Zoo Hunters

Now the chances of me ever joining P.E.T.A.  are about as good as a snowball’s chance in hell, but even I think it takes a special kind of stupid to break into a zoo and kill a rhino.

It happened in France.

Apparently, poachers broke into the zoo and shot a white rhino in the head 3 times. Then they proceeded  to hack off his horns with a chainsaw. According to yahoo news, 5 members of the staff were on the grounds at the time. There are also security cameras, although conveniently enough not where the rhinos are housed. I have a sneaking suspicion that there is way more to this story than a couple of morons with a rifle and a chainsaw, but we will see where it leads. Maybe I am just suspicious by nature but it seems to me that somebody would have heard the shots and/or chainsaw. Either way deciding to poach in a zoo is extreme. Of course the motive was MONEY and people after money do all kinds of things that border on (and cross over to)  C-R-A-Z-Y-L-A-N-D.

Don’t get your panties in a twist, hunters. If you want to get up at 4 AM and freeze your butt of in a tree stand while covered in deer pee, you have at it. As long as you plan on eating the meat, I say go for it. The benefit for me is that is lessens my chance of hitting Bambi with my car.
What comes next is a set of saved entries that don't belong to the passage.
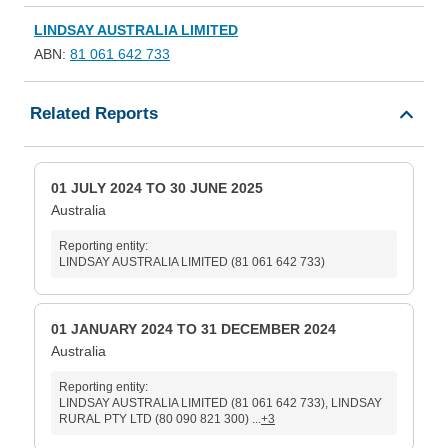
LINDSAY AUSTRALIA LIMITED
ABN:
81 061 642 733
Related Reports
01 JULY 2024 TO 30 JUNE 2025
Australia
Reporting entity:
LINDSAY AUSTRALIA LIMITED (81 061 642 733)
01 JANUARY 2024 TO 31 DECEMBER 2024
Australia
Reporting entity:
LINDSAY AUSTRALIA LIMITED (81 061 642 733), LINDSAY
RURAL PTY LTD (80 090 821 300) ...
+3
I think I will stick to fishing since it doesn’t require me to cover my clothes in animal byproducts. However, I don’t think I will go to the aquarium with my rod and reel. It just seems wrong somehow. Plus I don’t really think I would look awesome in an orange jumpsuit and chains. Additionally, even though I might enjoy a quiet, padded room for an hour or so staying indefinitely doesn’t sound all that appealing either.